第15話:毅然とした赤毛剣士は、謝罪を求める
◆◇◆◇◆
俺たちはギルドに戻り、キングリザードから取った骨や肉など、戦利品を受付に提出した。
「キングリザード2頭ですかっ!? さすが全員Aランクのパーティですね!」
受付の女の子が、目を丸くしている。
やはりこの戦果は、相当なものなのだろう。
ここはS級の冒険者もいる都会とは違う。
田舎のこんな小さな町のギルドでは、Aランクばかり揃っているパーティなんてめったにいない。
だから、一度に2頭ものキングリザードを狩ってきたのを見るのは初めてらしい。
受付の女の子は嬉しそうにそう言って、今回の報酬を差し出した。
カウンターの上にぶ厚い札束が置かれる。
今回の報酬はなんと、500万ジル。
ドグラスが受け取ろうと手を伸ばした。
すると横からさっとスカイアードが手を出して、札束をさらう。
「あ、なにすんだよっ!?」
「お前にこれを受け取る権利はないだろ? 偽Aランクさんよ!」
ドグラスはウグっと喉を鳴らすが、言い返すことはできない。
そしてスカイアードは10枚ほど1万ジル紙幣を抜き取って、後は全て俺の胸に突きつけた。

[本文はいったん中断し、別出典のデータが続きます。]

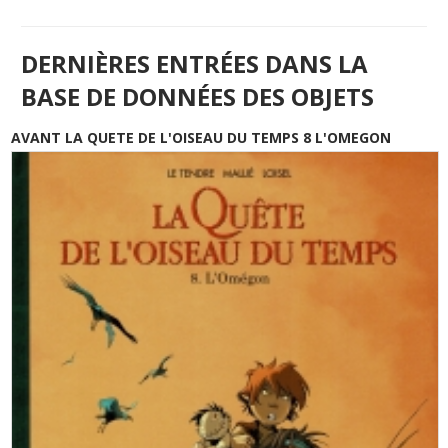
DERNIÈRES ENTRÉES DANS LA
BASE DE DONNÉES DES OBJETS
AVANT LA QUETE DE L'OISEAU DU TEMPS 8 L'OMEGON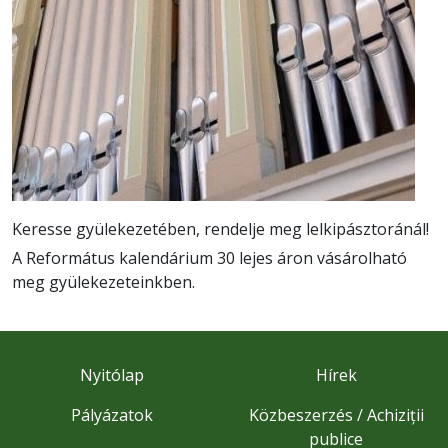
Keresse gyülekezetében, rendelje meg lelkipásztoránál!
A Református kalendárium 30 lejes áron vásárolható
meg gyülekezeteinkben.
Nyitólap
Hírek
Pályázatok
Közbeszerzés / Achiziții
publice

「ほらよ、アディ。これはお前ら二人で、好きに分けろ」
「えっ? あ……いや……」
俺が戸惑っていると、横からマリリアットが、目の前まで近寄ってきた。
「そうですよぉ。アディが受け取るべきです」
マリリアットはニコリと笑った。
すると彼女との間に割って入るように、キャティが身体を入れてくる。
「ほら、アディ。マリリンもそう言ってるし、受け取れ」
キャティはスカイアードから札束を受け取り、それを俺に差し出した。
「あ、ああ。そうだな」
この前マリリアットがくれた25万ジルは、後で感謝を込めて返そう。
そう考えて、俺は札束を受け取った。
──でもこれは、キャティが受け取るべきだ。
後でキャティに全部渡そう。
そう思ってキャティを見たら……
「さて、ドグラス、フォスター」
キャティは腰に両手を当てて、冷たい表情で二人の名を呼んだ。
「な……なんだよ?」
「ここでアディにきっちりと謝ってもらおうか」
「何をだ? 俺はアディに謝ることなんてしてない」
「はぁっ? ドグラス貴様、この期に及んでまだそんなことを言ってるのかっ!? 貴様ら、アディをパーティから追い出したり、バカにしたりしただろがっ!!」
ドグラスはその大きな身体を縮こめて、びくっと震えた。
さすがにあのキャティの強さを見た後では、ドグラスもビビッている。
ところでキャティは美人なのに、怒ったらこんな怖い顔をするんだなぁ。
──こわっ……
「なあキャティ、もういいよ」
「よくない。ケジメというものは大事だ」
──それはそうなんだが……
俺はもう、コイツらのことなんか、どうでもよくなってる。
「フォスターはどうなんだ?」
「いや、俺は……俺はドグラスに脅されて、アディの追放に賛成しただけだ。俺は悪くない」
「はぁっ? 他人のせいにするのか? フォスターお前、ホント救いようのないヤツだな」
フォスターはキャティの言葉に、ギリっと歯軋りをした。
「おい、キャティ。ちょっとたまたま運よくキングリザードを倒せたからって、いい気になるなよ? お前らごときが偉そうに言いやがって…… 俺がその気になりゃ、お前なんて魔法で一発で……ぶぎゃっ!」
──あ。
フォスターが言い終わらないうちに。
キャティの右手の裏拳がフォスターの顔面に炸裂した。
フォスターは気を失って、ぶっ倒れた。